MEXICO CITY – The first shipment of 39 tons of Mexican bananas to China departed on Tuesday from the port of Manzanillo, a debut that the Mexican government hopes to be able to repeat with other products now that the door has opened a little wider to the Asian giant’s huge market.
“We’re signing the protocol for the exportation of blackberries in December. Possibly, I’ll travel there in February because the intention is to sign the protocol for the exportation of sorghum. And I’ve been insisting a lot on exporting bovine, pork and chicken offal,” Agriculture Secretary Victor Villalobos said on Thursday.
Villalobos, in remarks to the Formula Financiera program, acknowledged that the timing will be established by Chinese authorities, but he said that the sorghum export agreement is “very far along” and that the most probable result is that “it will be signed in February.”

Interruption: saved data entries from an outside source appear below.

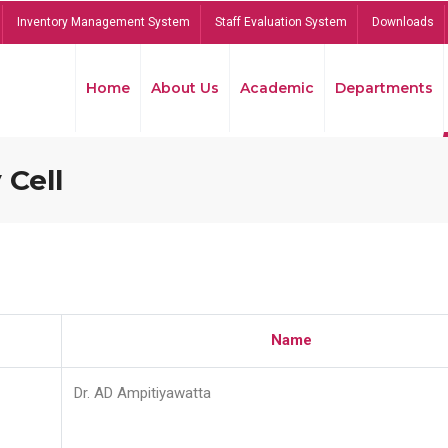
Inventory Management System
Staff Evaluation System
Downloads
Home
About Us
Academic
Departments
 Cell
Name
Dr. AD Ampitiyawatta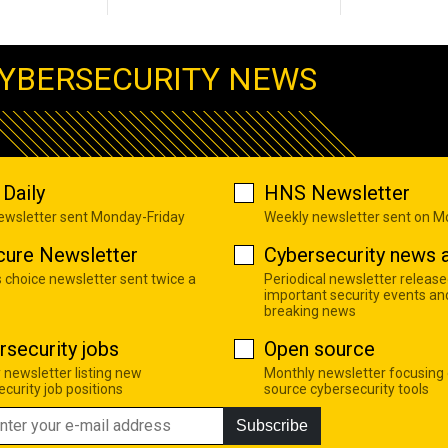
YBERSECURITY NEWS
Daily
HNS Newsletter
newsletter sent Monday-Friday
Weekly newsletter sent on 
cure Newsletter
Cybersecurity news a
s choice newsletter sent twice a
Periodical newsletter release
important security events an
breaking news
rsecurity jobs
Open source
 newsletter listing new
Monthly newsletter focusing
curity job positions
source cybersecurity tools
Subscribe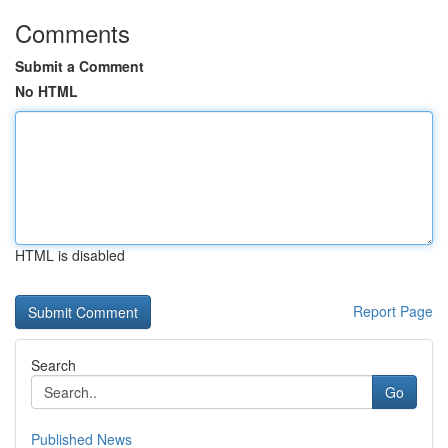
Comments
Submit a Comment
No HTML
HTML is disabled
Report Page
Search
Go
Published News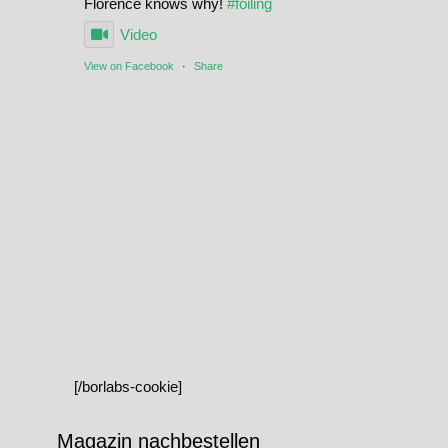
Florence knows why!
#foiling
Video
View on Facebook
·
Share
[/borlabs-cookie]
Magazin nachbestellen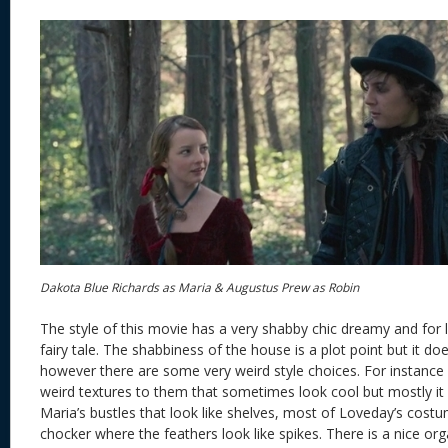
Dakota Blue Richards as Maria & Augustus Prew as Robin
The style of this movie has a very shabby chic dreamy and for l
fairy tale. The shabbiness of the house is a plot point but it d
however there are some very weird style choices. For instance
weird textures to them that sometimes look cool but mostly it
Maria’s bustles that look like shelves, most of Loveday’s cost
chocker where the feathers look like spikes. There is a nice or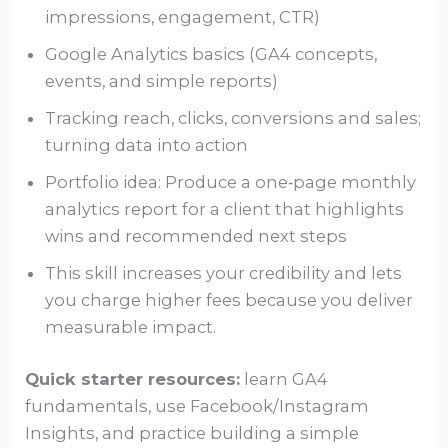
impressions, engagement, CTR)
Google Analytics basics (GA4 concepts,
events, and simple reports)
Tracking reach, clicks, conversions and sales;
turning data into action
Portfolio idea: Produce a one‑page monthly
analytics report for a client that highlights
wins and recommended next steps
This skill increases your credibility and lets
you charge higher fees because you deliver
measurable impact.
Quick starter resources:
learn GA4
fundamentals, use Facebook/Instagram
Insights, and practice building a simple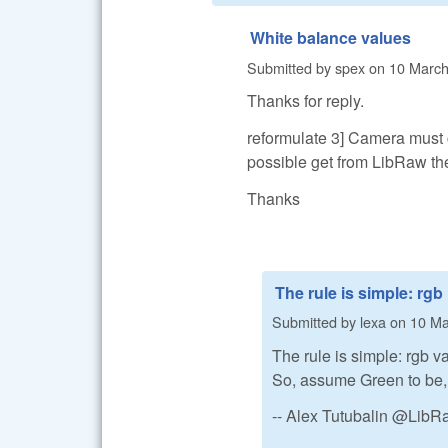
White balance values
Submitted by
spex
on
10 March
Thanks for reply.
reformulate 3] Camera must c
possible get from LibRaw t
Thanks
The rule is simple: rgb
Submitted by
lexa
on
10 Ma
The rule is simple: rgb va
So, assume Green to be,
-- Alex Tutubalin @Lib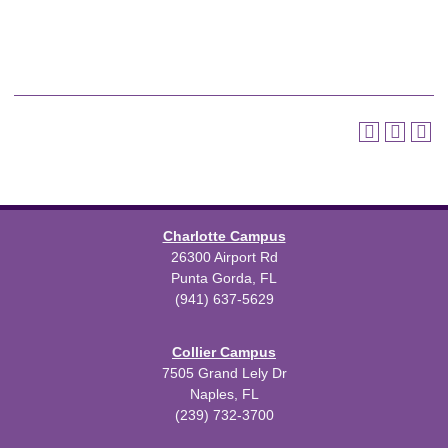
Charlotte Campus
26300 Airport Rd
Punta Gorda, FL
(941) 637-5629
Collier Campus
7505 Grand Lely Dr
Naples, FL
(239) 732-3700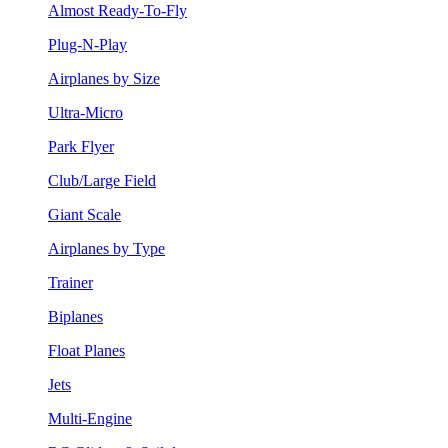
Almost Ready-To-Fly
Plug-N-Play
Airplanes by Size
Ultra-Micro
Park Flyer
Club/Large Field
Giant Scale
Airplanes by Type
Trainer
Biplanes
Float Planes
Jets
Multi-Engine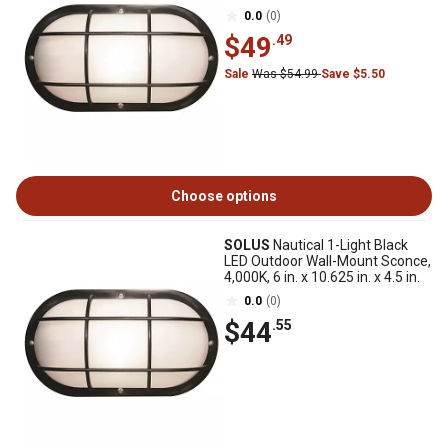
0.0
(0)
$49
.49
Sale
Was $54.99
Save $5.50
Choose options
SOLUS
Nautical 1-Light Black
LED Outdoor Wall-Mount Sconce,
4,000K, 6 in. x 10.625 in. x 4.5 in.
0.0
(0)
$44
.55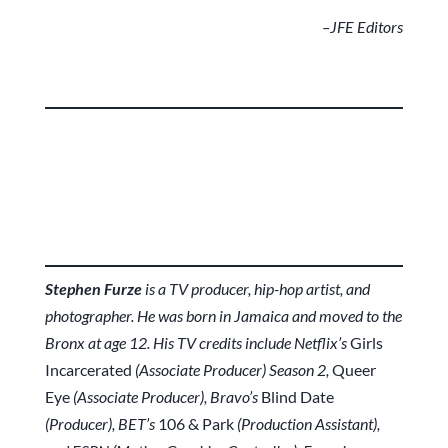
–JFE Editors
Stephen Furze
is a TV producer, hip-hop artist, and
photographer. He was born in Jamaica and moved to the
Bronx at age 12. His TV credits include Netflix’s
Girls
Incarcerated
(Associate Producer) Season 2,
Queer
Eye
(Associate Producer), Bravo’s
Blind Date
(Producer), BET’s
106 & Park
(Production Assistant),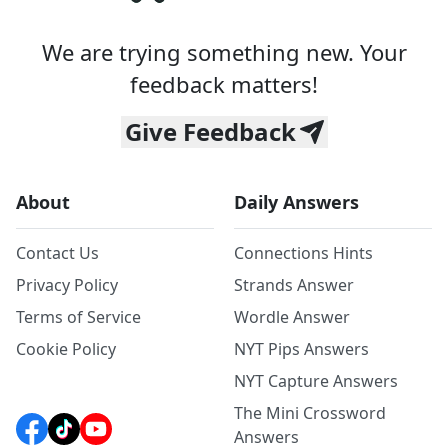
We are trying something new. Your
feedback matters!
Give Feedback
About
Daily Answers
Contact Us
Connections Hints
Privacy Policy
Strands Answer
Terms of Service
Wordle Answer
Cookie Policy
NYT Pips Answers
NYT Capture Answers
The Mini Crossword
Answers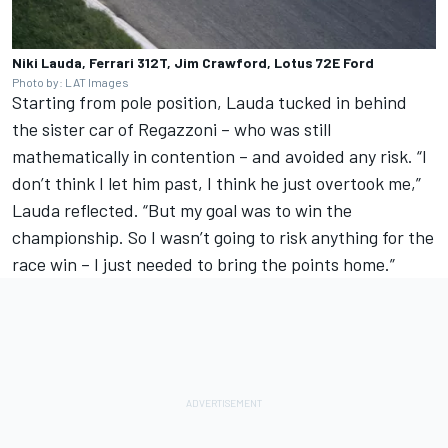
Niki Lauda, Ferrari 312T, Jim Crawford, Lotus 72E Ford
Photo by: LAT Images
Starting from pole position, Lauda tucked in behind
the sister car of Regazzoni – who was still
mathematically in contention – and avoided any risk. “I
don’t think I let him past, I think he just overtook me,”
Lauda reflected. “But my goal was to win the
championship. So I wasn’t going to risk anything for the
race win – I just needed to bring the points home.”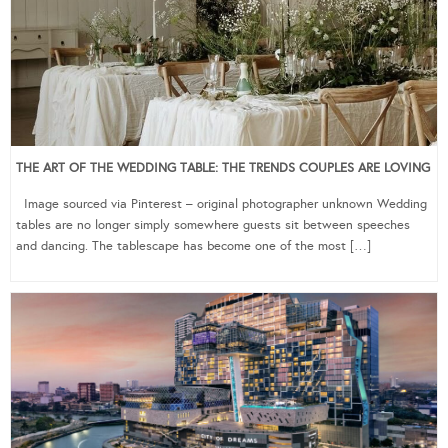
THE ART OF THE WEDDING TABLE: THE TRENDS COUPLES ARE LOVING
Image sourced via Pinterest – original photographer unknown Wedding
tables are no longer simply somewhere guests sit between speeches
and dancing. The tablescape has become one of the most […]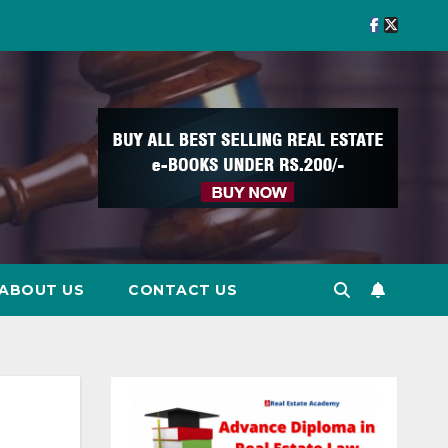
ABOUT US
CONTACT US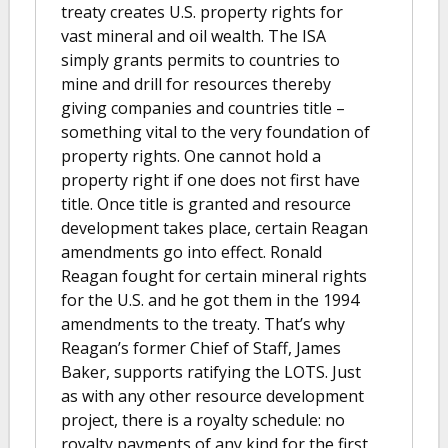
treaty creates U.S. property rights for
vast mineral and oil wealth. The ISA
simply grants permits to countries to
mine and drill for resources thereby
giving companies and countries title –
something vital to the very foundation of
property rights. One cannot hold a
property right if one does not first have
title. Once title is granted and resource
development takes place, certain Reagan
amendments go into effect. Ronald
Reagan fought for certain mineral rights
for the U.S. and he got them in the 1994
amendments to the treaty. That’s why
Reagan’s former Chief of Staff, James
Baker, supports ratifying the LOTS. Just
as with any other resource development
project, there is a royalty schedule: no
royalty payments of any kind for the first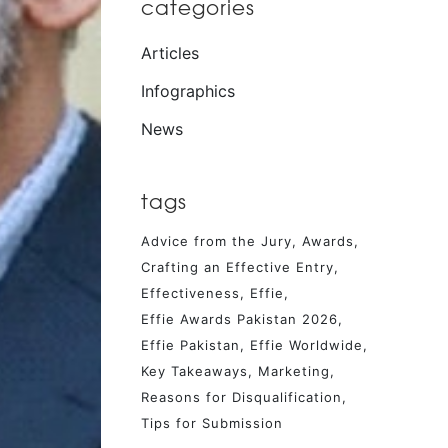
categories
Articles
Infographics
News
tags
Advice from the Jury
Awards
Crafting an Effective Entry
Effectiveness
Effie
Effie Awards Pakistan 2026
Effie Pakistan
Effie Worldwide
Key Takeaways
Marketing
Reasons for Disqualification
Tips for Submission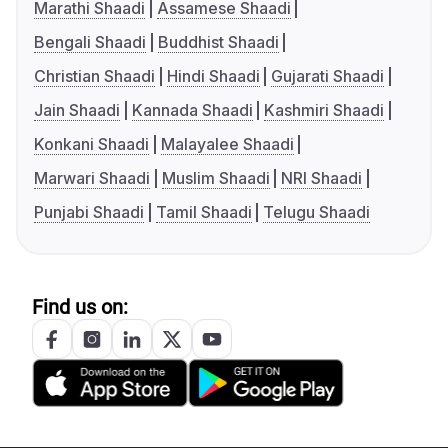
Marathi Shaadi
Assamese Shaadi
Bengali Shaadi
Buddhist Shaadi
Christian Shaadi
Hindi Shaadi
Gujarati Shaadi
Jain Shaadi
Kannada Shaadi
Kashmiri Shaadi
Konkani Shaadi
Malayalee Shaadi
Marwari Shaadi
Muslim Shaadi
NRI Shaadi
Punjabi Shaadi
Tamil Shaadi
Telugu Shaadi
Find us on: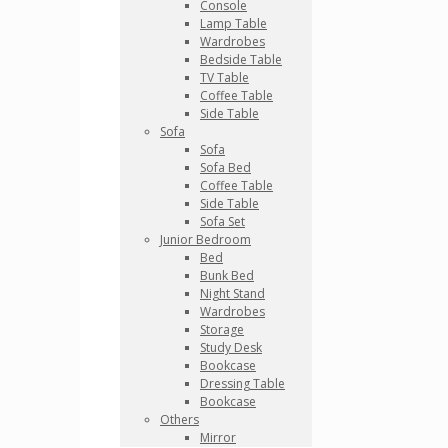
Console
Lamp Table
Wardrobes
Bedside Table
TV Table
Coffee Table
Side Table
Sofa
Sofa
Sofa Bed
Coffee Table
Side Table
Sofa Set
Junior Bedroom
Bed
Bunk Bed
Night Stand
Wardrobes
Storage
Study Desk
Bookcase
Dressing Table
Bookcase
Others
Mirror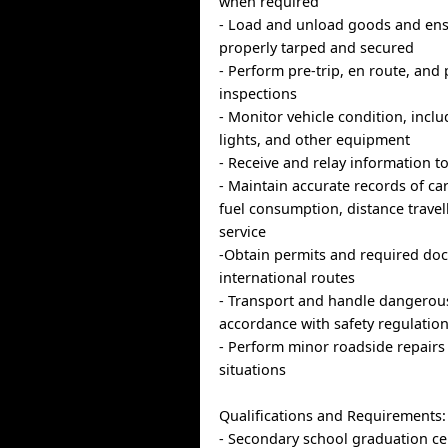
when required
- Load and unload goods and ens
properly tarped and secured
- Perform pre-trip, en route, and 
inspections
- Monitor vehicle condition, inclu
lights, and other equipment
- Receive and relay information t
- Maintain accurate records of ca
fuel consumption, distance travel
service
-Obtain permits and required do
international routes
- Transport and handle dangerou
accordance with safety regulatio
- Perform minor roadside repair
situations
Qualifications and Requirements:
- Secondary school graduation cer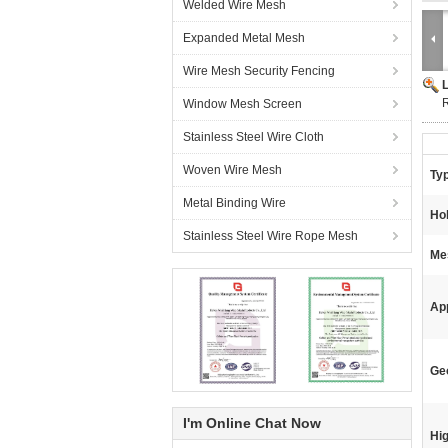
Welded Wire Mesh
Expanded Metal Mesh
Wire Mesh Security Fencing
R
Window Mesh Screen
Stainless Steel Wire Cloth
Woven Wire Mesh
Ty
Metal Binding Wire
Ho
Stainless Steel Wire Rope Mesh
Me
App
Geo
I'm Online Chat Now
Hig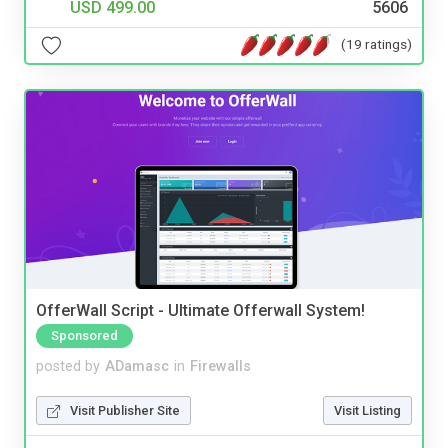
USD 499.00
5606
(19 ratings)
OfferWall Script - Ultimate Offerwall System!
Sponsored
posted by
ADamasc
in
Firewalls
Visit Publisher Site
Visit Listing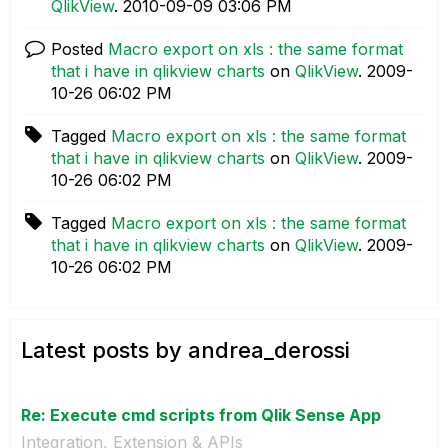
QlikView
.
‎2010-09-09
03:06 PM
Posted
Macro export on xls : the same format
that i have in qlikview charts
on
QlikView
.
‎2009-
10-26
06:02 PM
Tagged
Macro export on xls : the same format
that i have in qlikview charts
on
QlikView
.
‎2009-
10-26
06:02 PM
Tagged
Macro export on xls : the same format
that i have in qlikview charts
on
QlikView
.
‎2009-
10-26
06:02 PM
Latest posts by andrea_derossi
Re: Execute cmd scripts from Qlik Sense App
Integration, Extension & APIs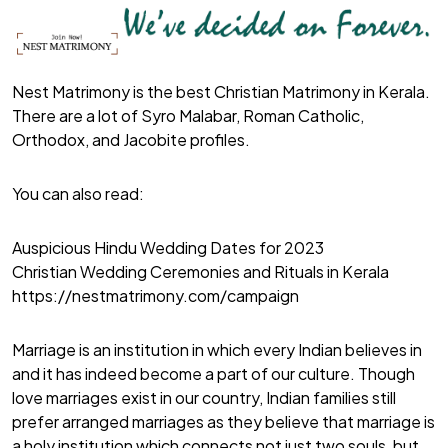
Nest Matrimony is the best Christian Matrimony in Kerala.
There are a lot of Syro Malabar, Roman Catholic,
Orthodox, and Jacobite profiles.
You can also read:
Auspicious Hindu Wedding Dates for 2023
Christian Wedding Ceremonies and Rituals in Kerala
https://nestmatrimony.com/campaign
Marriage is an institution in which every Indian believes in
and it has indeed become a part of our culture. Though
love marriages exist in our country, Indian families still
prefer arranged marriages as they believe that marriage is
a holy institution which connects not just two souls, but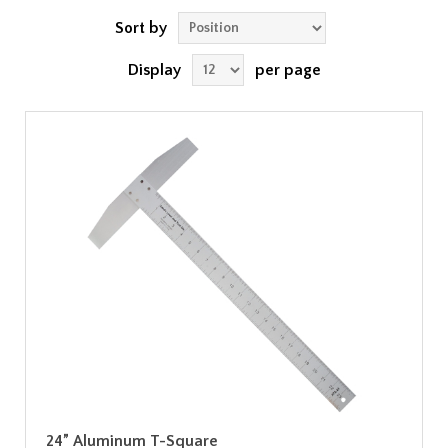
Sort by
Display
per page
24” Aluminum T-Square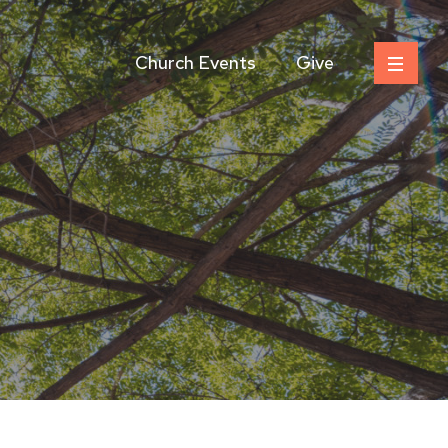
Church Events
Give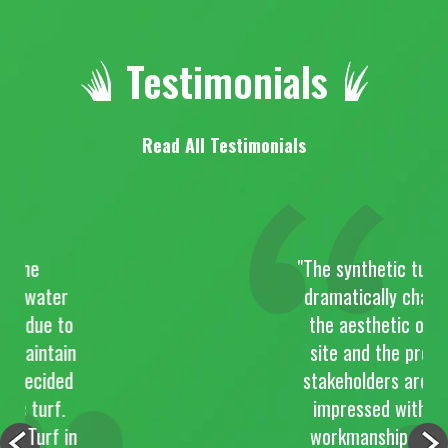
Testimonials
Read All Testimonials
e
"The synthetic turf has
ater
dramatically changed
ue to
the aesthetic of the
intain
site and the project
cided
stakeholders are very
urf.
impressed with the
urf in
workmanship of the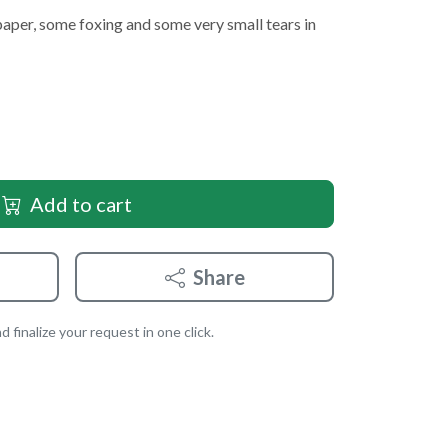
paper, some foxing and some very small tears in
Add to cart
Share
 finalize your request in one click.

The Mexican banana export protocol was signed in May 2019 but that the first fruit was not shipped to China until Tuesday of this week.
“The idea is that we can export sorghum from Tamaulipas and Sinaloa. (Chinese officials) already came here to inspect our quality,” said the head of the Agriculture and Rural Development Secretariat (Sader).
Regarding the export of offal, Villalobos said that the proper investigation would be made to achieve an agreement to guarantee the “formalization” of exports to China of those products.
While awaiting the crystallization of these agreements, Villalobos also provided some new information about the sale of bananas to the Asian nation, saying that Mexican producers at present can export about 600,000 tons of bananas per year valued at approximately $280 million, and that quantity will increase in the future.
“I calculate that we would get to production of 700,000 or 800,000 tons,” said Villalobos regarding his expectations for next year, and the value of those exports would be between “$450-470 million.”
Mexican agricultural exports hit $34.619 billion in the first 11 months of 2019, an 8.61 percent increase over the same period the year before, Sader figures show.
Despite that, according to a report by the De la Calle, Madrazo, Mancera consulting firm, Mexico is only China’s 31st-largest trading partner with a 0.6 percent market share.